# Prompt
Where in the listing does the string "label" appear? Copy every line that holds it.

# Working data

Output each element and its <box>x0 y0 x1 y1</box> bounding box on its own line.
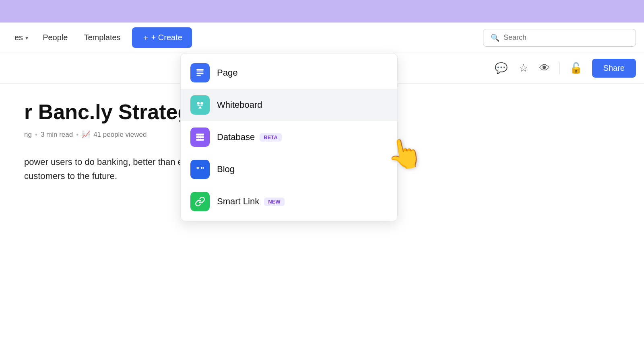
star-icon: ☆ <box>519 62 528 74</box>
svg-text:": " <box>200 165 204 174</box>
search-box[interactable]: 🔍 <box>483 29 636 47</box>
toolbar-right: 💬 ☆ 👁 🔓 Share <box>493 59 636 78</box>
page-item-row: Page <box>217 68 237 78</box>
share-button[interactable]: Share <box>592 59 636 78</box>
spaces-label: es <box>14 33 23 42</box>
new-badge: NEW <box>264 197 284 206</box>
star-icon-button[interactable]: ☆ <box>517 60 530 76</box>
search-icon: 🔍 <box>491 33 500 42</box>
page-icon <box>195 68 205 78</box>
whiteboard-icon <box>195 100 205 110</box>
dropdown-item-whiteboard[interactable]: Whiteboard <box>181 89 397 121</box>
comment-icon: 💬 <box>495 62 508 74</box>
page-icon-bg <box>190 63 210 82</box>
page-item-label: Page <box>217 68 237 78</box>
trend-icon: 📈 <box>82 130 90 139</box>
svg-point-5 <box>200 102 203 104</box>
svg-rect-0 <box>196 69 203 70</box>
nav-item-templates[interactable]: Templates <box>76 30 128 45</box>
create-plus-icon: ＋ <box>142 32 150 43</box>
dot-separator-2: • <box>76 131 78 139</box>
create-button[interactable]: ＋ + Create <box>132 27 192 48</box>
dropdown-item-page[interactable]: Page <box>181 57 397 89</box>
svg-rect-8 <box>196 139 204 140</box>
dropdown-item-smartlink[interactable]: Smart Link NEW <box>181 185 397 218</box>
smartlink-icon <box>195 196 205 207</box>
svg-rect-3 <box>196 75 201 76</box>
blog-icon: " " <box>195 164 205 175</box>
smartlink-icon-bg <box>190 192 210 211</box>
search-input[interactable] <box>504 33 628 42</box>
eye-icon: 👁 <box>539 62 550 74</box>
blog-item-row: Blog <box>217 164 235 175</box>
svg-rect-7 <box>196 136 204 138</box>
toolbar-divider <box>559 62 560 74</box>
nav-right: 🔍 <box>483 29 636 47</box>
svg-point-4 <box>197 102 200 104</box>
whiteboard-item-row: Whiteboard <box>217 100 262 110</box>
whiteboard-item-label: Whiteboard <box>217 100 262 110</box>
comment-icon-button[interactable]: 💬 <box>493 60 509 76</box>
svg-rect-1 <box>196 72 203 72</box>
dropdown-item-database[interactable]: Database BETA <box>181 121 397 153</box>
lock-icon-button[interactable]: 🔓 <box>568 60 584 76</box>
blog-item-label: Blog <box>217 164 235 175</box>
dot-separator-1: • <box>35 131 37 139</box>
nav-item-spaces[interactable]: es ▾ <box>8 30 35 45</box>
smartlink-item-label: Smart Link <box>217 196 259 207</box>
chevron-down-icon: ▾ <box>25 35 28 41</box>
beta-badge: BETA <box>260 133 281 142</box>
top-banner <box>0 0 644 23</box>
svg-rect-6 <box>196 134 204 135</box>
create-dropdown: Page Whiteboard Dat <box>180 53 398 221</box>
database-icon-bg <box>190 128 210 147</box>
database-icon <box>195 132 205 142</box>
nav-item-people[interactable]: People <box>35 30 76 45</box>
read-time: 3 min read <box>41 131 73 139</box>
dropdown-item-blog[interactable]: " " Blog <box>181 153 397 185</box>
blog-icon-bg: " " <box>190 160 210 179</box>
navbar: es ▾ People Templates ＋ + Create 🔍 <box>0 23 644 53</box>
author: ng <box>24 131 32 139</box>
whiteboard-icon-bg <box>190 95 210 115</box>
svg-rect-2 <box>196 73 203 74</box>
smartlink-item-row: Smart Link NEW <box>217 196 285 207</box>
database-item-label: Database <box>217 132 255 142</box>
svg-text:": " <box>196 165 200 174</box>
lock-icon: 🔓 <box>570 62 582 74</box>
nav-left: es ▾ People Templates ＋ + Create <box>8 27 192 48</box>
database-item-row: Database BETA <box>217 132 282 142</box>
eye-icon-button[interactable]: 👁 <box>538 60 551 76</box>
view-count: 41 people viewed <box>93 131 147 139</box>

# Reply to the exercise
spaces-label: es <box>14 33 23 42</box>
page-item-label: Page <box>217 68 237 78</box>
whiteboard-item-label: Whiteboard <box>217 100 262 110</box>
blog-item-label: Blog <box>217 164 235 175</box>
smartlink-item-label: Smart Link <box>217 196 259 207</box>
database-item-label: Database <box>217 132 255 142</box>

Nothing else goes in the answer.